━━ Information provided

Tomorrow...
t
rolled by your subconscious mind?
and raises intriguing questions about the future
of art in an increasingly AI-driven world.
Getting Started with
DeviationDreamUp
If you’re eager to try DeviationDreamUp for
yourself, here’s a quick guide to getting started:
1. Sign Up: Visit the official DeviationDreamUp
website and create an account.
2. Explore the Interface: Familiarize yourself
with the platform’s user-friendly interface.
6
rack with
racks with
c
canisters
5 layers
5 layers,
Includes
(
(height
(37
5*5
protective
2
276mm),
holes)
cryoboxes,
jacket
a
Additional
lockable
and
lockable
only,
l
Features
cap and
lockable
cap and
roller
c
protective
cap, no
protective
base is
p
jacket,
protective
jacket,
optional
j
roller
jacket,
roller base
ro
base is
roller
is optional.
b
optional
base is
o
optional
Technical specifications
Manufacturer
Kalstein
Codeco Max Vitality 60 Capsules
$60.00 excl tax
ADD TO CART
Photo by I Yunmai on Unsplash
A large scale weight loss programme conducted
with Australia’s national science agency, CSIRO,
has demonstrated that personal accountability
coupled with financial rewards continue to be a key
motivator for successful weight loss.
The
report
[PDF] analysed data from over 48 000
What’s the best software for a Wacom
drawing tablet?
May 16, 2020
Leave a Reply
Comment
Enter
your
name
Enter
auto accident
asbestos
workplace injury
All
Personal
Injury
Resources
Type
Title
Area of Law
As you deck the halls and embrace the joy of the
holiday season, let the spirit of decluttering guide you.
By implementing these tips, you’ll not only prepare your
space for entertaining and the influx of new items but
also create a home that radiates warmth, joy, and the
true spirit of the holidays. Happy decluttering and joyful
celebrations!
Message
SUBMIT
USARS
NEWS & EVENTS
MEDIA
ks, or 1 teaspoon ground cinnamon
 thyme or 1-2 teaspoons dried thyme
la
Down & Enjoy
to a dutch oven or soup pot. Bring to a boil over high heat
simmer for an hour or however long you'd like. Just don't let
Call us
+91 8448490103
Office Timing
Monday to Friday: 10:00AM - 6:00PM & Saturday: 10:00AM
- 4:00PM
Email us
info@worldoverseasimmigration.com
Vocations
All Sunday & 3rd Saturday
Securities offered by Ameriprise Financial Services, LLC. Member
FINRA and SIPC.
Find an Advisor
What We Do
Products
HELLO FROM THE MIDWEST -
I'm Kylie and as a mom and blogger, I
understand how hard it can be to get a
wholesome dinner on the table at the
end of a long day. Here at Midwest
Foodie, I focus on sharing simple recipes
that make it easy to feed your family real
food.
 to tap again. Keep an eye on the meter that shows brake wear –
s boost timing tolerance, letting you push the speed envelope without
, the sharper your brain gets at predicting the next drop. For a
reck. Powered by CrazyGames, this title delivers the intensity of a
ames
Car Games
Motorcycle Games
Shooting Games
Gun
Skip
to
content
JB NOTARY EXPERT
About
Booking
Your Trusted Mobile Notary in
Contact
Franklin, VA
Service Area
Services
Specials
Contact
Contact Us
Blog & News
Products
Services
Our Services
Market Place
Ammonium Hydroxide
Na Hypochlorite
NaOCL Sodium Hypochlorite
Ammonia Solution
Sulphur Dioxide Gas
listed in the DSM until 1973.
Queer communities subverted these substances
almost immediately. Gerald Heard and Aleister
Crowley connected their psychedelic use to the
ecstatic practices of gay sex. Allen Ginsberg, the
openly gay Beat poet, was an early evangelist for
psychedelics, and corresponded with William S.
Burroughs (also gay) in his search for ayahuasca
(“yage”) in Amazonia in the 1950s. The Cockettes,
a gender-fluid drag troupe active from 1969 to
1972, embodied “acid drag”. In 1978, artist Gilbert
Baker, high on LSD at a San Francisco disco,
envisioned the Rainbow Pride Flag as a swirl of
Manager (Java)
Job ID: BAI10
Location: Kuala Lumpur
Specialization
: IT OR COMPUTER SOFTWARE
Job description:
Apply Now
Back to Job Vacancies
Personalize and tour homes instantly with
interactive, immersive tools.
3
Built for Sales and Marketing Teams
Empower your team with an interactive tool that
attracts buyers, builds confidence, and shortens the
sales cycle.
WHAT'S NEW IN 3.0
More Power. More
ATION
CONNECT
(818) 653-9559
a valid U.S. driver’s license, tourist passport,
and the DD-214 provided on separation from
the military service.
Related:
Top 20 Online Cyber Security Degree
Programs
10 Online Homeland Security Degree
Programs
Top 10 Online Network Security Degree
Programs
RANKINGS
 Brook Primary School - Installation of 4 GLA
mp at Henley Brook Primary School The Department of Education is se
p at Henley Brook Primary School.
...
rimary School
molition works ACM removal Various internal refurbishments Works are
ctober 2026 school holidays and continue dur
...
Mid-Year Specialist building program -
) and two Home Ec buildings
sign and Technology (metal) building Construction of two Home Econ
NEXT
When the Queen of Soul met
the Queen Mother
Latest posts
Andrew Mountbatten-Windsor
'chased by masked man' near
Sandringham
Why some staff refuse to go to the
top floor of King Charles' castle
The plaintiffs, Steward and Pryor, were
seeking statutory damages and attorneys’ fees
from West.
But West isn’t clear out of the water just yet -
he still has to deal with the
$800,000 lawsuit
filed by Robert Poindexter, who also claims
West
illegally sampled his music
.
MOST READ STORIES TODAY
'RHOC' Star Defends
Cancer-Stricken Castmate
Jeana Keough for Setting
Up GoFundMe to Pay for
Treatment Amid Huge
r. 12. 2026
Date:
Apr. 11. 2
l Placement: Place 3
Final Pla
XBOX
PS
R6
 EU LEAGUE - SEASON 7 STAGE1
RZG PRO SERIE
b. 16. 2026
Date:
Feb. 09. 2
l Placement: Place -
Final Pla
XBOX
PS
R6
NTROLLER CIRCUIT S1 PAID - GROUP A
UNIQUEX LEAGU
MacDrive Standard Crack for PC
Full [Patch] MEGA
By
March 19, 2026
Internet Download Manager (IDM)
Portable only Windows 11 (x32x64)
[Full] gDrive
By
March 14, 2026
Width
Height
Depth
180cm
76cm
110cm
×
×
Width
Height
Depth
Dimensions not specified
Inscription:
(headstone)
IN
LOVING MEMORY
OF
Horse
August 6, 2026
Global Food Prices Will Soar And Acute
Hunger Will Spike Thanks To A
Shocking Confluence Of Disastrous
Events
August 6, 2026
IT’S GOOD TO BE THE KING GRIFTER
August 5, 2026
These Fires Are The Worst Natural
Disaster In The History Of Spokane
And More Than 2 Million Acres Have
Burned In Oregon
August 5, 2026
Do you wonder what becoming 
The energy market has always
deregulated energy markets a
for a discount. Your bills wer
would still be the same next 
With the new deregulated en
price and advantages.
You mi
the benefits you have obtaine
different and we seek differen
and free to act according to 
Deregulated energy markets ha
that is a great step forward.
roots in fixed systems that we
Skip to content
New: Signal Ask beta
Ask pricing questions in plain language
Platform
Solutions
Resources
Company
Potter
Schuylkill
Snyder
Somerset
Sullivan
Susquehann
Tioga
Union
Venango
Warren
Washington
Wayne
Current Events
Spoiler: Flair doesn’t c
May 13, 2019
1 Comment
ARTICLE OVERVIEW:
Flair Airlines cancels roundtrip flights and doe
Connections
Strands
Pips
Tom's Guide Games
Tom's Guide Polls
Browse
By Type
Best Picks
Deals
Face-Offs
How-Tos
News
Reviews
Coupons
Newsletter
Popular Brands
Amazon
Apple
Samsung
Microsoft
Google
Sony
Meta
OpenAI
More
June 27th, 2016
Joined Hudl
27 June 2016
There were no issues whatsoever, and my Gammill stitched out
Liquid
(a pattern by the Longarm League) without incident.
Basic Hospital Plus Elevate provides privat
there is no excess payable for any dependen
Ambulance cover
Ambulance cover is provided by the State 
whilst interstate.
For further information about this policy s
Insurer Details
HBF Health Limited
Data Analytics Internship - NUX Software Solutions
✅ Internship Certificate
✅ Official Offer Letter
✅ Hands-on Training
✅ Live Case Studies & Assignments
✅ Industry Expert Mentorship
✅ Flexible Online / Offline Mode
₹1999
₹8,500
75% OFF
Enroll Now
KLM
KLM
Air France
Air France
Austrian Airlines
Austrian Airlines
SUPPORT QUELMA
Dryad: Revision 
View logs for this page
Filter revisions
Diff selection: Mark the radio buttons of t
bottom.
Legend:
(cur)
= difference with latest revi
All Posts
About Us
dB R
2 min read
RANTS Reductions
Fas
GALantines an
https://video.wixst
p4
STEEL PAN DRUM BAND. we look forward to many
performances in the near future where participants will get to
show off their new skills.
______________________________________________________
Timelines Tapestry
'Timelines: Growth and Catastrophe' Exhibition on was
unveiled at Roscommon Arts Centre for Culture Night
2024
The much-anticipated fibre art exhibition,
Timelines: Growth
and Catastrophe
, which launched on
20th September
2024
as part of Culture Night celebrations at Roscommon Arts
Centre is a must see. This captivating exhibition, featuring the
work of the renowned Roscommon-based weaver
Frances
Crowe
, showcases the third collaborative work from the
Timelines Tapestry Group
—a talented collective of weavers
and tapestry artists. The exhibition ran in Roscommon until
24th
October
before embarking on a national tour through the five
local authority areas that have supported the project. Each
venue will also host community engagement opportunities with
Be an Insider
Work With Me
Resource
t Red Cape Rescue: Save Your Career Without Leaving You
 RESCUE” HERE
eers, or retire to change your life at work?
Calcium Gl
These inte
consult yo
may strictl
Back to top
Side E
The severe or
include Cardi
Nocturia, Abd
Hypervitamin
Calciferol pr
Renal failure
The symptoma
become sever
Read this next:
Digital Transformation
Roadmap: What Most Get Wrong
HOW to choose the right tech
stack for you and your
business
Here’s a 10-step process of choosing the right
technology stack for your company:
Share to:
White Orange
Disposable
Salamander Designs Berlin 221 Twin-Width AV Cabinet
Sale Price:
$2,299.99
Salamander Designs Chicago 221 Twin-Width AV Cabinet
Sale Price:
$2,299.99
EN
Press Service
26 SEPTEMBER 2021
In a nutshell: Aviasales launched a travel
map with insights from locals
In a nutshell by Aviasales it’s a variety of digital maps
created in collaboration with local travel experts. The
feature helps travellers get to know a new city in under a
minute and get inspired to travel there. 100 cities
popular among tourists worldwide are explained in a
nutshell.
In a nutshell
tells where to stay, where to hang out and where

━━━━

**About this task**
Copy out each line of the records that holds the string "holidays".

**Response**
true spirit of the holidays. Happy decluttering and joyful
ctober 2026 school holidays and continue dur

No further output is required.